Joe Wilson a écrit :J'attendais beaucoup de cette découverte, et le film est à la hauteur de sa réputation tant Enquête sur un citoyen au-dessus de tout soupçon dévoile un rythme d'une mécanique abrupte et implacable. Petri parvient très vite à se sortir du piège d' un faux suspense, pour se concentrer sur le comportement d'un personnage figé dans sa toute-puissance.

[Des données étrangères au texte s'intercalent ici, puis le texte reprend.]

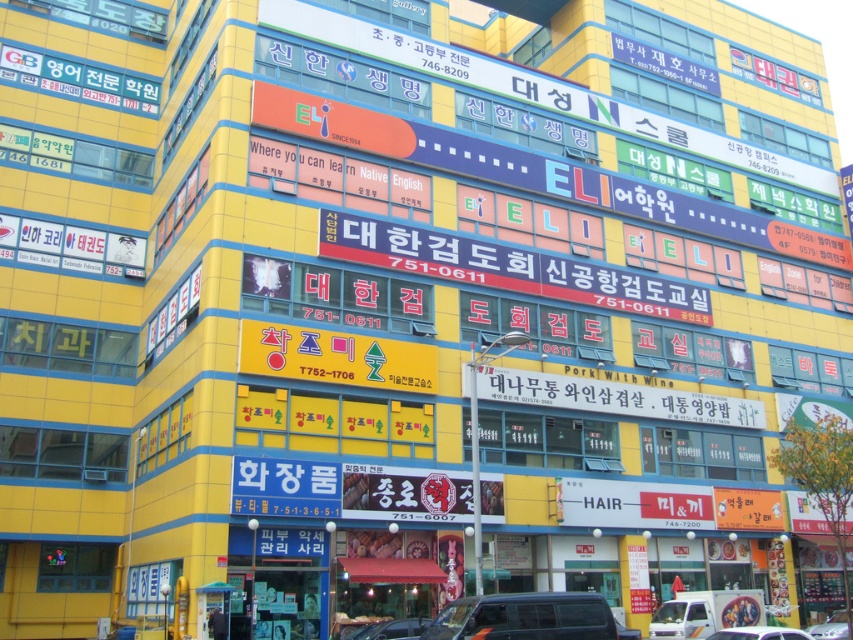 Question: Can you confirm if dark gray metallic van at center is positioned above white matte car at lower center?

Choices:
 (A) no
 (B) yes

Answer: (B)

Question: Among these objects, which one is farthest from the camera?

Choices:
 (A) white matte car at lower center
 (B) dark gray metallic van at center
 (C) metallic silver car at center

Answer: (C)

Question: Is dark gray metallic van at center below white matte car at lower center?

Choices:
 (A) yes
 (B) no

Answer: (B)

Question: Based on their relative distances, which object is farther from the white matte car at lower center?

Choices:
 (A) shiny silver car at center
 (B) dark gray metallic van at center

Answer: (B)

Question: Is dark gray metallic van at center bigger than metallic silver car at center?

Choices:
 (A) yes
 (B) no

Answer: (A)

Question: Which point is closer to the camera?

Choices:
 (A) shiny silver car at center
 (B) dark gray metallic van at center
 (C) white matte car at lower center
 (D) metallic silver car at center

Answer: (C)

Gian Maria Volontè est effectivement prodigieux, dans sa raideur forcenée et sa démesure. Il habite littéralement un rôle qui aurait pu sombrer dans le grotesque...au contraire, l'excès semble toujours être controlé au millimètre, ce qui lui permet de symboliser un système dans sa dimension fascinante et effrayante.
Quelques faiblesses, certes, au niveau du visuel, mais certains flash-backs marquent dans leur outrance plastique : la séduction de Florinda Bolkan libère, dans son obsession macabre, les fantasmes de Volontè.
Petri suit jusqu'au bout le ton de la satire, sans la moindre rupture, tant et si bien que l'on se demande si le propos ne va pas suivre une impasse. Mais le dernier tiers, entre absurdité, folie, et illusion, s'avère passionnant. Et la conclusion ouverte révèle une angoisse d'une brutalité sourde.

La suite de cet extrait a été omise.